▶ _Exercise objective_
Without any pictures, output the records exactly as they are.

(Records shown Opens)

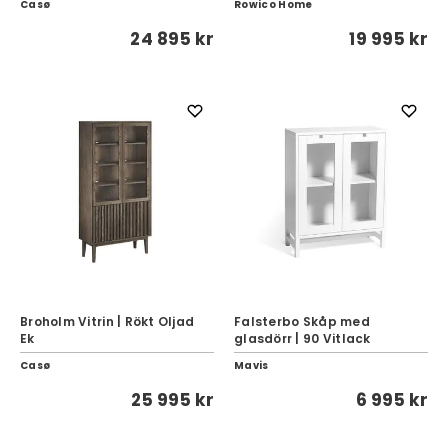
Casø
Rowico Home
24 895 kr
19 995 kr
Broholm Vitrin | Rökt Oljad
Falsterbo Skåp med
Ek
glasdörr | 90 Vitlack
Casø
Mavis
25 995 kr
6 995 kr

(Records shown Closes)

▶ _Response_
Casø
Rowico Home
24 895 kr
19 995 kr
Broholm Vitrin | Rökt Oljad
Falsterbo Skåp med
Ek
glasdörr | 90 Vitlack
Casø
Mavis
25 995 kr
6 995 kr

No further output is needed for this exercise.